Telling Boggess she considered the Jan. 24 incident his notice to restrain the dog, Nordlund said he was "fully aware [on the 29th] that the dog [could] get out. The door was open. I find you guilty." She then fined him $50, but dismissed the Jan. 24 charge against him.

Next came the case against Jack Boggess, but it wasn't as easily resolved. Animal Control Officer William Pearsall said the teen-ager told him and Powell about the attack on the two goats and said Boggess owned the dog. The boy also testified about the traumatic events of Jan. 29 and said he saw the dog walking out of the goat pen.

"I saw Oreo in the creek [near the pen], deceased," he said. "I said something to the dog, and it came over to me. Bob was standing on the bank, looking at the dog. I put Bob back in the goats' pen." Then, he said, the dog jumped back into the pen, but Andrew Boggess — who, by then, was looking for the canine — walked up and the dog went to him.

Jack Boggess said Andrew called and told him what happened. He then called Powell and learned the dog was in the county animal shelter — from which Jack Boggess had adopted him four years ago.

Nordlund told him the Virginia Code specifies punishment for dogs killing or injuring livestock. He only had two choices: "Either have the dog euthanized or move it to [another state] where it can't get back to Virginia."

She said it's Boggess' responsibility to find the dog a new home. "We all love our dogs, cats, goats — they're part of the family," said Nordlund. "I don't want to have the dog euthanized."

But Boggess balked, saying, "I've lived here 58 years. Either I have to move or give my dog away to someone in another state." Then the goats' owner spoke up. "Would it be sufficient to keep it out of Fairfax County?" she asked the judge. "I really don't want him to lose his dog."

Boggess said he'd build a fence, and Nordlund, "concerned about [the victim's] feelings," ruled in accordance with her wishes.

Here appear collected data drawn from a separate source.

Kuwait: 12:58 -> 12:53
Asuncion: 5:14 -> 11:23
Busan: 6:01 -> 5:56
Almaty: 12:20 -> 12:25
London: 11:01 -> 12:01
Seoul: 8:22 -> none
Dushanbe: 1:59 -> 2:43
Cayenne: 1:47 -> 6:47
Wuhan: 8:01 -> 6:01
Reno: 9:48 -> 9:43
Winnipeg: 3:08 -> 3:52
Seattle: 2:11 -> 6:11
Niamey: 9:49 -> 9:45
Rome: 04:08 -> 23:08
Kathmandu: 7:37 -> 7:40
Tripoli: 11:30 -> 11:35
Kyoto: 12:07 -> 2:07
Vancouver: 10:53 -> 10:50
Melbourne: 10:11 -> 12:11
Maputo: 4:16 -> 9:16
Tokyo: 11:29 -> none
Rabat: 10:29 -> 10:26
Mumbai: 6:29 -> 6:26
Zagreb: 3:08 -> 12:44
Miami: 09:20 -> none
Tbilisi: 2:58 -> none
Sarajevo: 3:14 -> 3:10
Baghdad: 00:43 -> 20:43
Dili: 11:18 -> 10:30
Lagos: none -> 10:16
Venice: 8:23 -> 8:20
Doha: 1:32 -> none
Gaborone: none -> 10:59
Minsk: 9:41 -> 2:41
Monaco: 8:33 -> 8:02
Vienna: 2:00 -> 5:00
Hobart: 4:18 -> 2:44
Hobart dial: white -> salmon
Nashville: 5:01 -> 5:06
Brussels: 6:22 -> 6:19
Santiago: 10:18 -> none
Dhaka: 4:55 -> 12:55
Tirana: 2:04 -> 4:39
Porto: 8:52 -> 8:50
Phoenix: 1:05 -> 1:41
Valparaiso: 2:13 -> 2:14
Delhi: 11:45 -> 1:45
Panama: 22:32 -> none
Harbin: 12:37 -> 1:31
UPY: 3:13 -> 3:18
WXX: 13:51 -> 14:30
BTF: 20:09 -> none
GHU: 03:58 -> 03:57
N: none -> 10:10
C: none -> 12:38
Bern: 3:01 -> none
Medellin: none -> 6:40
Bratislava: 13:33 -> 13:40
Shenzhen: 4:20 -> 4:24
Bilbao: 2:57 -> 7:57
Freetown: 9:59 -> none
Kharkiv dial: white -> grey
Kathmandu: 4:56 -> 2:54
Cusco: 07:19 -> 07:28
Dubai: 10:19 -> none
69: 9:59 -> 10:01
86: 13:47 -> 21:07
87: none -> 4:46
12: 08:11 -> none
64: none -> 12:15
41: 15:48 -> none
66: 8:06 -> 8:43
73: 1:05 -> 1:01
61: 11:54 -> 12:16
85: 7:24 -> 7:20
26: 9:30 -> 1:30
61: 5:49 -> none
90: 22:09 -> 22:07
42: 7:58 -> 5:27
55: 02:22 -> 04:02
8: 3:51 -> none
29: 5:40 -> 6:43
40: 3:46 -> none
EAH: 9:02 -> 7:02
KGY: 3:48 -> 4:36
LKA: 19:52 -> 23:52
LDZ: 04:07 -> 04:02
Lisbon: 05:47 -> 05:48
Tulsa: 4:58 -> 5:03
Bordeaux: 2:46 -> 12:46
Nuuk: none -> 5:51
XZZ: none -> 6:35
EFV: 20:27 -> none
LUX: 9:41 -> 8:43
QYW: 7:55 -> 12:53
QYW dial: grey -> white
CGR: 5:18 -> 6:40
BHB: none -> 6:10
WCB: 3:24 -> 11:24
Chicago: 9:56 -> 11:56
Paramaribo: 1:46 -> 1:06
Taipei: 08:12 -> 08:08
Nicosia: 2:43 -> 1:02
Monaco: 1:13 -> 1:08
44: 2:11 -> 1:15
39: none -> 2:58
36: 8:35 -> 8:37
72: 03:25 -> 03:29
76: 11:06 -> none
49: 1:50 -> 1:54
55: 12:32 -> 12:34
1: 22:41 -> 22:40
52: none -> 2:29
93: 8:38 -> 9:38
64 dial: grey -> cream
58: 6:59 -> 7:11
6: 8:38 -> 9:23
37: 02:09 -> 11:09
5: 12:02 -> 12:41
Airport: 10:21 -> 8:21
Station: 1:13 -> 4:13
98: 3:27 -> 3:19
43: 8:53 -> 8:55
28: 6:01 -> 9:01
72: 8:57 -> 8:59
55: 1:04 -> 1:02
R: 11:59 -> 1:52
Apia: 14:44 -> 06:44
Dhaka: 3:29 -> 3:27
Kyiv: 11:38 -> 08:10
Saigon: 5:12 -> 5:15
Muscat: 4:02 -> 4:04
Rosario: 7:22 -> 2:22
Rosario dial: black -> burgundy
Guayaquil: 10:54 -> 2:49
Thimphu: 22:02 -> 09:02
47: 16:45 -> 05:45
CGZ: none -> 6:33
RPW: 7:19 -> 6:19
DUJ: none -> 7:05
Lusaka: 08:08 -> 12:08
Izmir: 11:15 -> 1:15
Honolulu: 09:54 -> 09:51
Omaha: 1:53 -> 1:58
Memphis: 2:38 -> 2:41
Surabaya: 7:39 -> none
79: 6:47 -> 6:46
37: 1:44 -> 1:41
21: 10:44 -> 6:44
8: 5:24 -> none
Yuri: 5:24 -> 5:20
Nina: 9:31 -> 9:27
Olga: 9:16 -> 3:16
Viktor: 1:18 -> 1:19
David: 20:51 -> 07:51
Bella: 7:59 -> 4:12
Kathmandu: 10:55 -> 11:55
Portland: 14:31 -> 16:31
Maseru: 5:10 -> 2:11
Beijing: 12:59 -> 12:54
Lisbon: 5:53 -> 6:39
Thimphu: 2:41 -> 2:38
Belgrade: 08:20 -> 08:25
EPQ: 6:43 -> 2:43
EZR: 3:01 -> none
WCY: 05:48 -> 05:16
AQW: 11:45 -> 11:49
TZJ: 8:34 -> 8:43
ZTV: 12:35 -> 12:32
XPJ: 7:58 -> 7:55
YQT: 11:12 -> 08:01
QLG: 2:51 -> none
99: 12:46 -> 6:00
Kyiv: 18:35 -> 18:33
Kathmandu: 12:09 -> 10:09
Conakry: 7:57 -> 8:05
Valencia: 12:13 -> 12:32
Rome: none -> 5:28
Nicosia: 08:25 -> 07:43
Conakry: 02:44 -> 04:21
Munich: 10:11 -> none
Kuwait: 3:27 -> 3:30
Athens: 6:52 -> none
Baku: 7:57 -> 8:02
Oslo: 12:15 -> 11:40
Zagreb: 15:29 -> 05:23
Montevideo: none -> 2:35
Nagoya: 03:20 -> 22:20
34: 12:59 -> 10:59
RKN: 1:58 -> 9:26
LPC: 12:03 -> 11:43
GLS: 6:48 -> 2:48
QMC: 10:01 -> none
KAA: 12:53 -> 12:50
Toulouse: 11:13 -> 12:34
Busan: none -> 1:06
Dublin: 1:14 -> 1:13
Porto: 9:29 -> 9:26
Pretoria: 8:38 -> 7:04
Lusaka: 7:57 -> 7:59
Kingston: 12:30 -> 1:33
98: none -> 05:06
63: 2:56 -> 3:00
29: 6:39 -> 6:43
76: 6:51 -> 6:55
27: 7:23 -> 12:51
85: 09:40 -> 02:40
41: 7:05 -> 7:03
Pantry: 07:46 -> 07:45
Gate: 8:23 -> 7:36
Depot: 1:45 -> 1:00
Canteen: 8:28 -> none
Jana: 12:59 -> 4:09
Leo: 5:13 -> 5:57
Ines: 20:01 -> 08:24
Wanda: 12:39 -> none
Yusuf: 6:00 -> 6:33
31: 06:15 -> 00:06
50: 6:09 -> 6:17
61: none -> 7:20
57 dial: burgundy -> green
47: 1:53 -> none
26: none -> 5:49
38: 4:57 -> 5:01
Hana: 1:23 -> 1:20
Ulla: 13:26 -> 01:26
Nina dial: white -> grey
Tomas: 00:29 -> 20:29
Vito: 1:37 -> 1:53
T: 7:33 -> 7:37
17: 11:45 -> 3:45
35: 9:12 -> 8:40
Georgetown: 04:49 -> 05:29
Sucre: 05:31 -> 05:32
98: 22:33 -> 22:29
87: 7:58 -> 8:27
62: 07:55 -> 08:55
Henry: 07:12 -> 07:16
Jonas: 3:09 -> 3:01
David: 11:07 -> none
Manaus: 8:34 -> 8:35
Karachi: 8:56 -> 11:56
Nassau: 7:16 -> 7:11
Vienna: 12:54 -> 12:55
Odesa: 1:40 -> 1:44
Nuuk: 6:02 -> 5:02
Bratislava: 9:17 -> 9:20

She placed Boggess on a year's probation, adding, "If the dog returns to your son's residence [during that time], we'll have to determine if the dog should be euthanized. Don't put me in that position."

Pearsall will notify Frederick County's Animal Control officers about the dog and said, "If it kills livestock there, they'll charge him with the same state code section." The victim said Andrew promised to pay for Bob's $545 medical expenses.

She said she just wants the dog out of Fairfax County: "If he comes back, he'd be right back at the pen and kill a goat again. I have a huge German Shepherd, myself, but he's always on a leash. People have got to be held responsible."